(Beginning of RECORDS FOR PROCESSING)

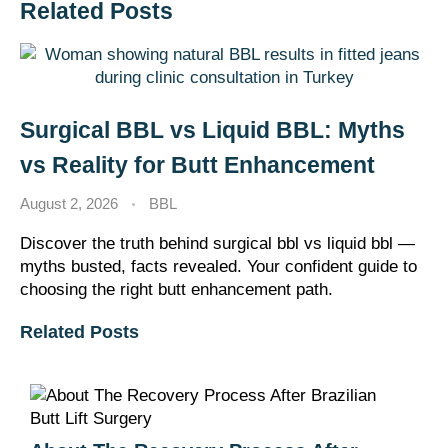
Related Posts
Surgical BBL vs Liquid BBL: Myths
vs Reality for Butt Enhancement
August 2, 2026
BBL
Discover the truth behind surgical bbl vs liquid bbl —
myths busted, facts revealed. Your confident guide to
choosing the right butt enhancement path.
Related Posts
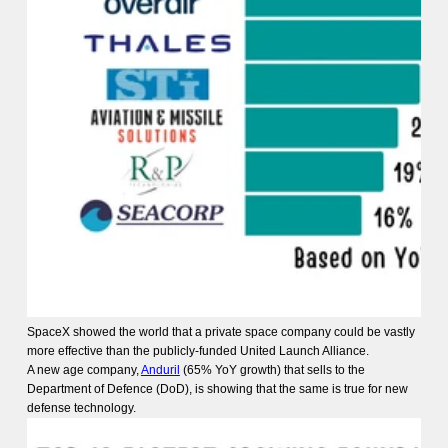
SpaceX showed the world that a private space company could be vastly
more effective than the publicly-funded United Launch Alliance.
A new age company,
Anduril
(65% YoY growth) that sells to the
Department of Defence (DoD), is showing that the same is true for new
defense technology.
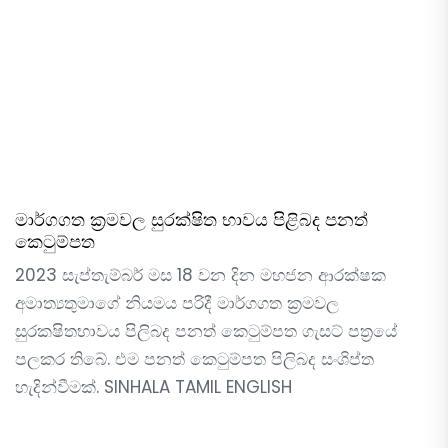
මාර්ගගත ක්‍රමවල සුරක්ෂිත භාවය පිළිබද පනත්
කෙටුම්පත
2023 සැප්තැම්බර් මස 18 වන දින මහජන ආරක්ෂක
අමාත්‍යතුමාගේ නියමය පරිදී මාර්ගගත ක්‍රමවල
සුරක‍ෂිතභාවය පිලිබද පනත් කෙටුම්පත ගැසට් පත්‍රයේ
පලකර තිබේ. එම පනත් කෙටුම්පත පිලිබද සංශිප්ත
හැදින්වීමක්. SINHALA TAMIL ENGLISH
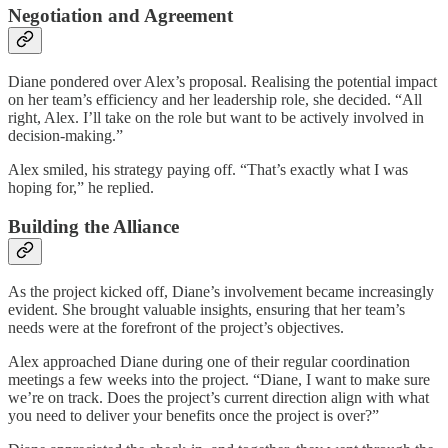
Negotiation and Agreement
Diane pondered over Alex’s proposal. Realising the potential impact
on her team’s efficiency and her leadership role, she decided. “All
right, Alex. I’ll take on the role but want to be actively involved in
decision-making.”
Alex smiled, his strategy paying off. “That’s exactly what I was
hoping for,” he replied.
Building the Alliance
As the project kicked off, Diane’s involvement became increasingly
evident. She brought valuable insights, ensuring that her team’s
needs were at the forefront of the project’s objectives.
Alex approached Diane during one of their regular coordination
meetings a few weeks into the project. “Diane, I want to make sure
we’re on track. Does the project’s current direction align with what
you need to deliver your benefits once the project is over?”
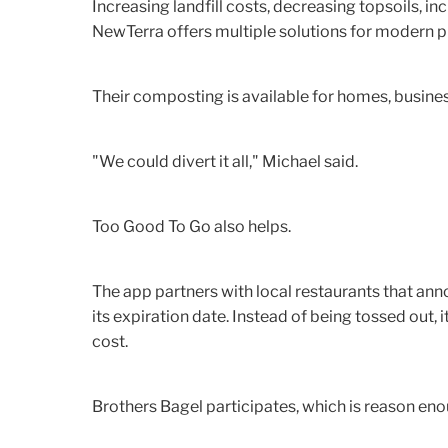
Increasing landfill costs, decreasing topsoils, i
NewTerra offers multiple solutions for modern 
Their composting is available for homes, business
"We could divert it all," Michael said.
Too Good To Go also helps.
The app partners with local restaurants that an
its expiration date. Instead of being tossed out, 
cost.
Brothers Bagel participates, which is reason en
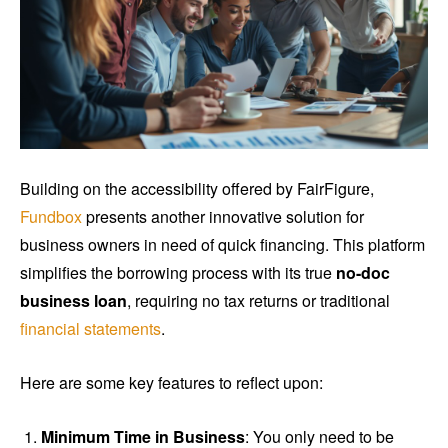
Building on the accessibility offered by FairFigure,
Fundbox
presents another innovative solution for
business owners in need of quick financing. This platform
simplifies the borrowing process with its true
no-doc
business loan
, requiring no tax returns or traditional
financial statements
.
Here are some key features to reflect upon:
Minimum Time in Business
: You only need to be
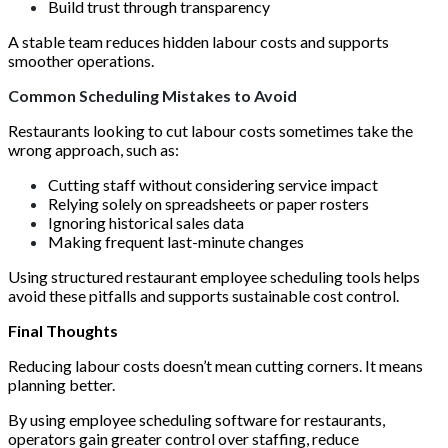
Build trust through transparency
A stable team reduces hidden labour costs and supports
smoother operations.
Common Scheduling Mistakes to Avoid
Restaurants looking to cut labour costs sometimes take the
wrong approach, such as:
Cutting staff without considering service impact
Relying solely on spreadsheets or paper rosters
Ignoring historical sales data
Making frequent last-minute changes
Using structured restaurant employee scheduling tools helps
avoid these pitfalls and supports sustainable cost control.
Final Thoughts
Reducing labour costs doesn’t mean cutting corners. It means
planning better.
By using employee scheduling software for restaurants,
operators gain greater control over staffing, reduce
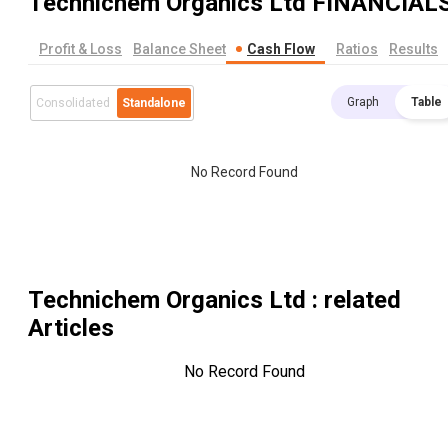
Technichem Organics Ltd
FINANCIAL
Profit & Loss
Balance Sheet
Cash Flow
Ratios
Results
Graph
Table
Consolidated
Standalone
No Record Found
Technichem Organics Ltd
: related
Articles
No Record Found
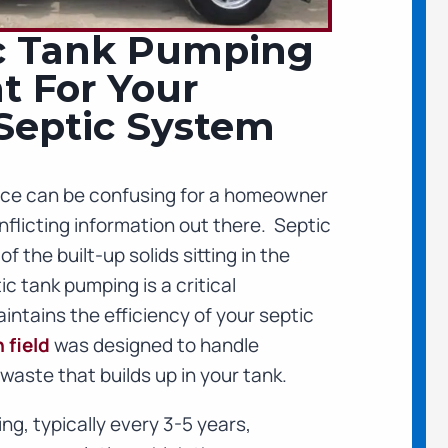
c Tank Pumping
t For Your
 Septic System
ce can be confusing for a homeowner
flicting information out there. Septic
 the built-up solids sitting in the
c tank pumping is a critical
ntains the efficiency of your septic
 field
was designed to handle
waste that builds up in your tank.
ng, typically every 3-5 years,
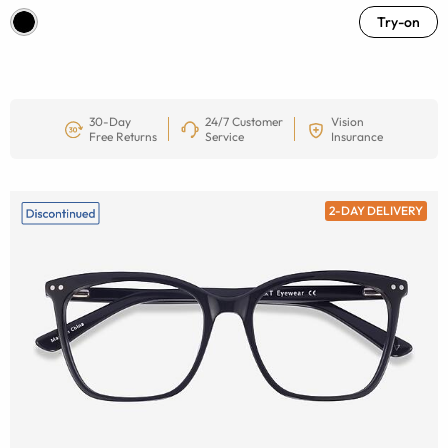
Try-on
30-Day
24/7 Customer
Vision
Free Returns
Service
Insurance
2-DAY DELIVERY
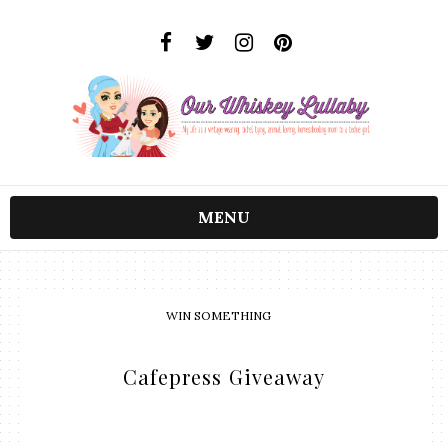
MENU
WIN SOMETHING
Cafepress Giveaway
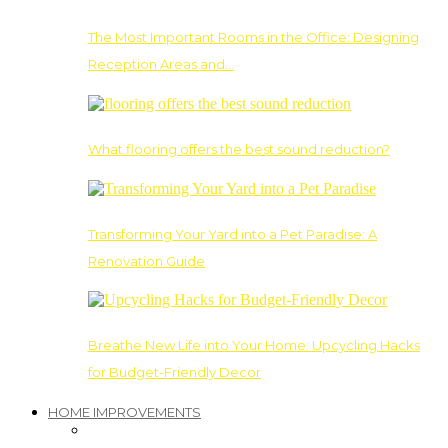
The Most Important Rooms in the Office: Designing
Reception Areas and…
What flooring offers the best sound reduction?
Transforming Your Yard into a Pet Paradise: A
Renovation Guide
Breathe New Life into Your Home: Upcycling Hacks
for Budget-Friendly Decor
HOME IMPROVEMENTS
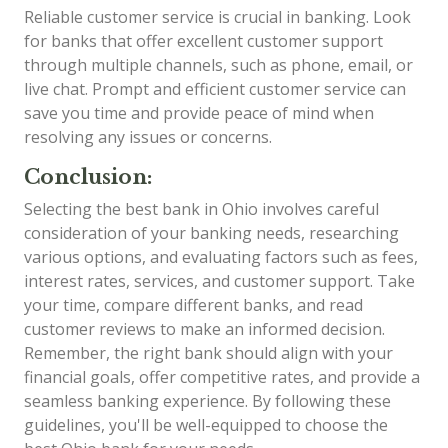
Reliable customer service is crucial in banking. Look
for banks that offer excellent customer support
through multiple channels, such as phone, email, or
live chat. Prompt and efficient customer service can
save you time and provide peace of mind when
resolving any issues or concerns.
Conclusion:
Selecting the best bank in Ohio involves careful
consideration of your banking needs, researching
various options, and evaluating factors such as fees,
interest rates, services, and customer support. Take
your time, compare different banks, and read
customer reviews to make an informed decision.
Remember, the right bank should align with your
financial goals, offer competitive rates, and provide a
seamless banking experience. By following these
guidelines, you'll be well-equipped to choose the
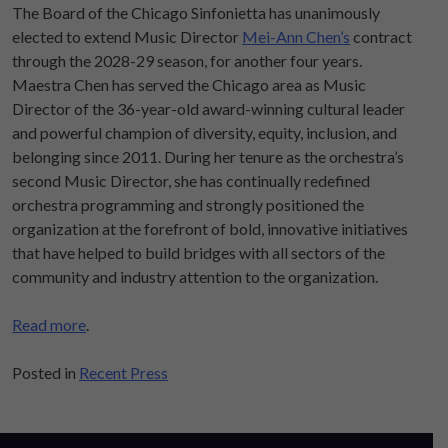
The Board of the Chicago Sinfonietta has unanimously
elected to extend Music Director
Mei-Ann Chen’s
contract
through the 2028-29 season, for another four years.
Maestra Chen has served the Chicago area as Music
Director of the 36-year-old award-winning cultural leader
and powerful champion of diversity, equity, inclusion, and
belonging since 2011. During her tenure as the orchestra’s
second Music Director, she has continually redefined
orchestra programming and strongly positioned the
organization at the forefront of bold, innovative initiatives
that have helped to build bridges with all sectors of the
community and industry attention to the organization.
Read more
.
Posted in
Recent Press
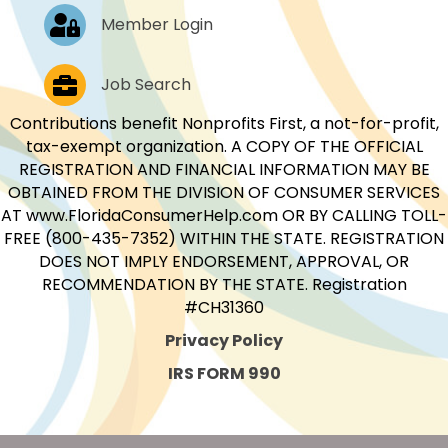
Log In
Member Login
Job Postings
Job Search
Contributions benefit Nonprofits First, a not-for-profit,
tax-exempt organization. A COPY OF THE OFFICIAL
REGISTRATION AND FINANCIAL INFORMATION MAY BE
OBTAINED FROM THE DIVISION OF CONSUMER SERVICES
AT www.FloridaConsumerHelp.com OR BY CALLING TOLL-
FREE (800-435-7352) WITHIN THE STATE. REGISTRATION
DOES NOT IMPLY ENDORSEMENT, APPROVAL, OR
RECOMMENDATION BY THE STATE. Registration
#CH31360
Privacy Policy
IRS FORM 990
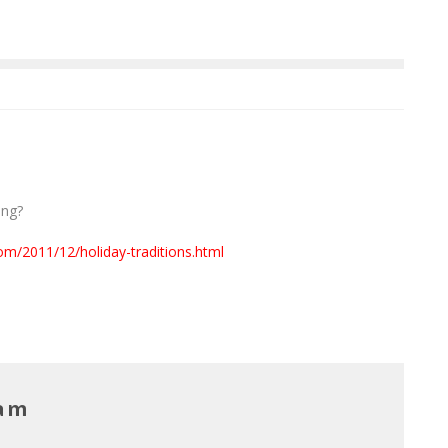
ang?
om/2011/12/holiday-traditions.html
Lam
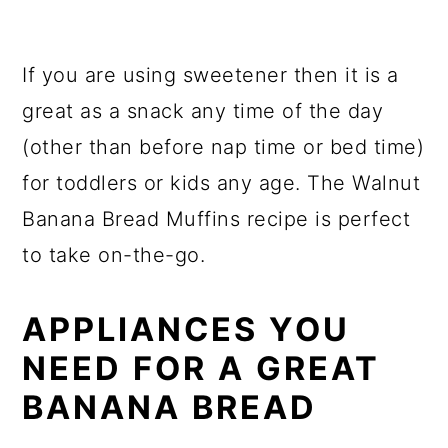
If you are using sweetener then it is a
great as a snack any time of the day
(other than before nap time or bed time)
for toddlers or kids any age. The Walnut
Banana Bread Muffins recipe is perfect
to take on-the-go.
APPLIANCES YOU
NEED FOR A GREAT
BANANA BREAD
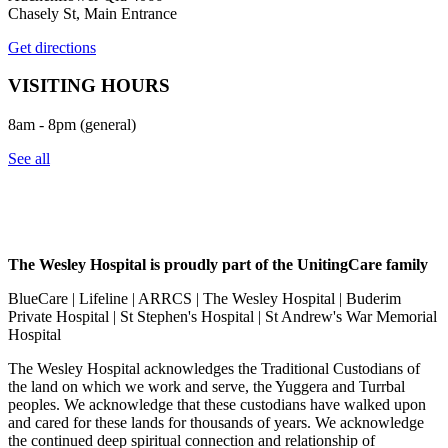
Chasely St, Main Entrance
Get directions
VISITING HOURS
8am - 8pm (general)
See all
The Wesley Hospital is proudly part of the UnitingCare family
BlueCare | Lifeline | ARRCS | The Wesley Hospital | Buderim
Private Hospital | St Stephen's Hospital | St Andrew's War Memorial
Hospital
The Wesley Hospital acknowledges the Traditional Custodians of
the land on which we work and serve, the Yuggera and Turrbal
peoples. We acknowledge that these custodians have walked upon
and cared for these lands for thousands of years. We acknowledge
the continued deep spiritual connection and relationship of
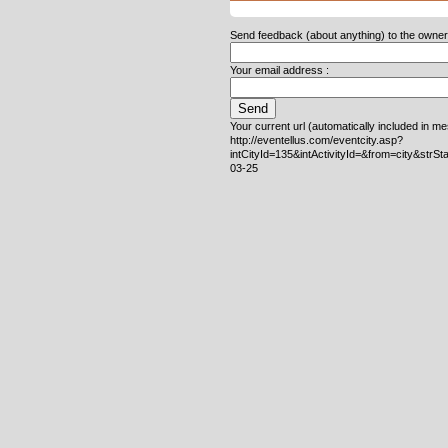
Send feedback (about anything) to the owner o
Your email address :
Your current url (automatically included in m
http://eventellus.com/eventcity.asp?
intCityId=135&intActivityId=&from=city&strS
03-25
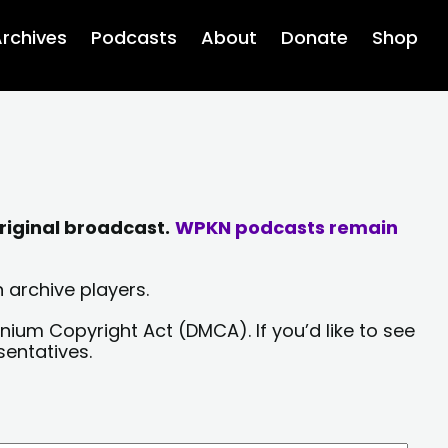
rchives
Podcasts
About
Donate
Shop
riginal broadcast.
WPKN podcasts remain
 archive players.
nium Copyright Act (DMCA). If you’d like to see
sentatives.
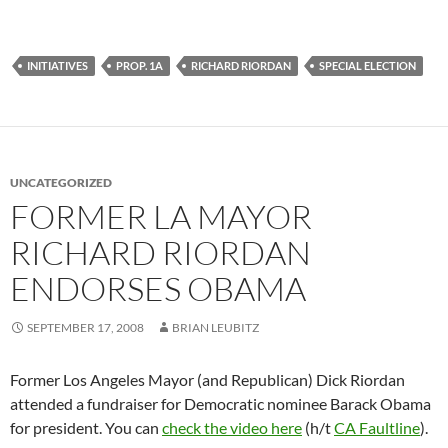
INITIATIVES
PROP. 1A
RICHARD RIORDAN
SPECIAL ELECTION
UNCATEGORIZED
FORMER LA MAYOR
RICHARD RIORDAN
ENDORSES OBAMA
SEPTEMBER 17, 2008
BRIAN LEUBITZ
Former Los Angeles Mayor (and Republican) Dick Riordan
attended a fundraiser for Democratic nominee Barack Obama
for president. You can
check the video here
(h/t
CA Faultline
).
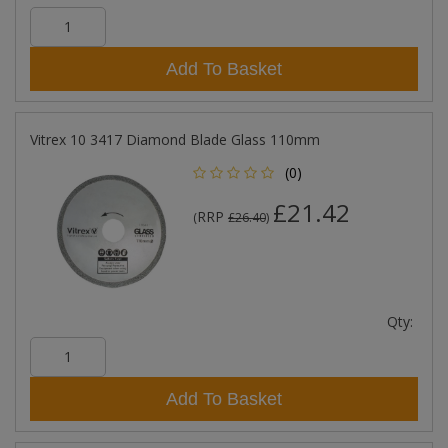
Add To Basket
Vitrex 10 3417 Diamond Blade Glass 110mm
(0)
£21.42
RRP
(
£26.40
)
Qty:
Add To Basket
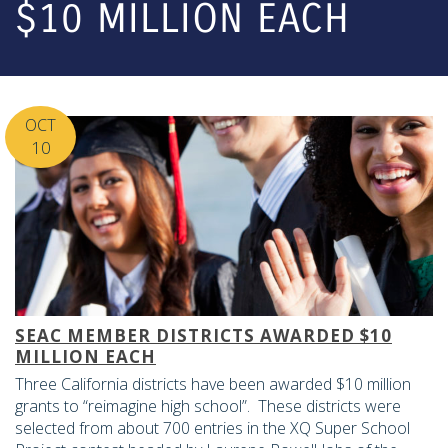
$10 MILLION EACH
OCT
10
SEAC MEMBER DISTRICTS AWARDED $10
MILLION EACH
Three California districts have been awarded $10 million
grants to “reimagine high school”. These districts were
selected from about 700 entries in the XQ Super School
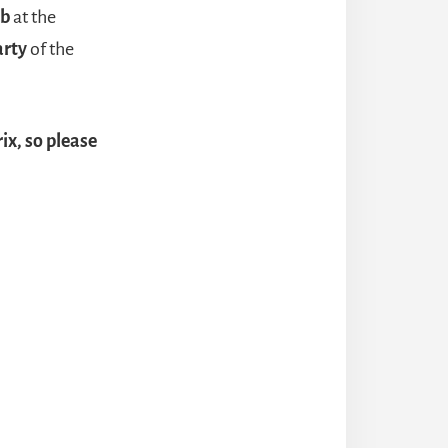
ub
at the
arty
of the
ix, so please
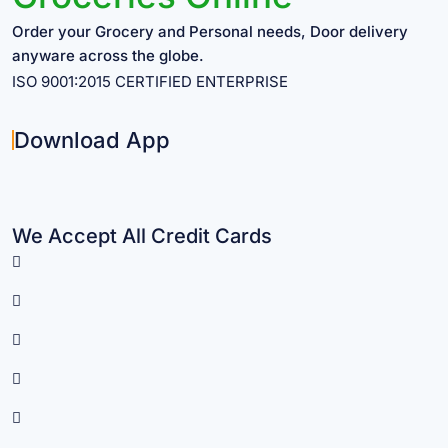
Order your Grocery and Personal needs, Door delivery
anyware across the globe.
ISO 9001:2015 CERTIFIED ENTERPRISE
Download App
We Accept All Credit Cards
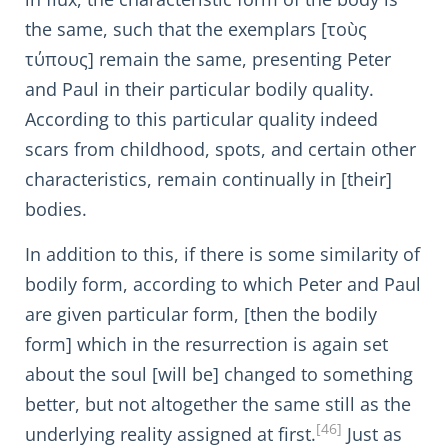
the same, such that the exemplars [τοὺς
τύπους] remain the same, presenting Peter
and Paul in their particular bodily quality.
According to this particular quality indeed
scars from childhood, spots, and certain other
characteristics, remain continually in [their]
bodies.
In addition to this, if there is some similarity of
bodily form, according to which Peter and Paul
are given particular form, [then the bodily
form] which in the resurrection is again set
about the soul [will be] changed to something
better, but not altogether the same still as the
[46]
underlying reality assigned at first.
Just as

(End of RECORDS FOR PROCESSING)

▸ EXERCISE DETAILS:
Give again exactly the lines from the one that contains "Download App" through the end of the material, both ends included, omitting the pictures.

▸ SOLUTION TO THE PROBLEM:
Download App
We Accept All Credit Cards
the same, such that the exemplars [τοὺς
τύπους] remain the same, presenting Peter
and Paul in their particular bodily quality.
According to this particular quality indeed
scars from childhood, spots, and certain other
characteristics, remain continually in [their]
bodies.
In addition to this, if there is some similarity of
bodily form, according to which Peter and Paul
are given particular form, [then the bodily
form] which in the resurrection is again set
about the soul [will be] changed to something
better, but not altogether the same still as the
[46]
underlying reality assigned at first.
Just as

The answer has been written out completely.